So I attended the Marc Prensky seminar on gaming in education yesterday (well, I attended most of it – my eyes decided to reject my contact lenses midway through the morning and I had to return home to fetch my glasses and revert to my “true” bespectacled look
), and I left asking myself a few questions:
- Am I what he refers to as a Digital Native or a Digital Immigrant?
- Did I learn anything new from Mr. Prensky’s session?
Perhaps the easiest to answer is question #2, “did I learn anything?” The answer, I’m afraid, is “not much.” To be fair, Mr. Prensky explained that he designed his presentation for an audience of Digital Immigrants, so perhaps the fact that I often felt bored and disengaged during the session will help me answer question #1. The other reason I didn’t gain much from the session, I suspect, is that much of the ground he covered is information we’ve not only heard in our class, but that we’ve already taken well beyond the cursory level he used to make his points.

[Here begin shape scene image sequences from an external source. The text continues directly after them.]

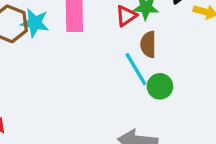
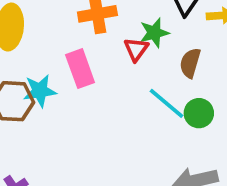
brown semicircle: (148, 44) -> (190, 63), moved, turned 35

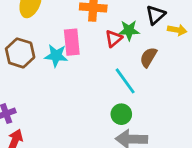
cyan star: (40, 91) -> (56, 56), moved
green circle: (199, 113) -> (121, 114), moved

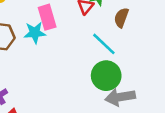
green circle: (121, 114) -> (106, 76), size x1.5

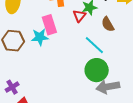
brown semicircle: (121, 18) -> (108, 24), turned -49

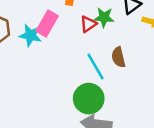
brown semicircle: (108, 24) -> (118, 57), moved
pink rectangle: (49, 25) -> (47, 24), turned 30

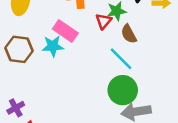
pink rectangle: (47, 24) -> (65, 31), turned -70
brown semicircle: (118, 57) -> (129, 34), moved

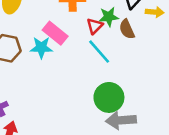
brown semicircle: (129, 34) -> (127, 29), moved
cyan line: (121, 59) -> (99, 52), moved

I have to admit here that I don’t believe I’m fully part of the Digital Native group he described, either, no matter how much more closely I identify with technology than those with whom I shared my table (not a few of them voiced not only skepticism, but outright venom at much of what was being shared). One of his markers for a Digital Native is “Multitasking.” Do I like to “multi-task?” Yes. In fact, I often feel like I’m suffocating if I’m working on solely one subject or project at a time. I think better when I’m working on multiple assignments, have my music playing, and have at least two to three IM chats going simultaneously. That said, I’ve watched my 10 year-old nephew in action, and he makes me look like an amateur, so I know that by the time I’m in the classroom, I will be truly outclassed. I hope, however, the fact that I’m on the cusp between the “immigrant” and “native” generations will help me find the right language with which to engage my students.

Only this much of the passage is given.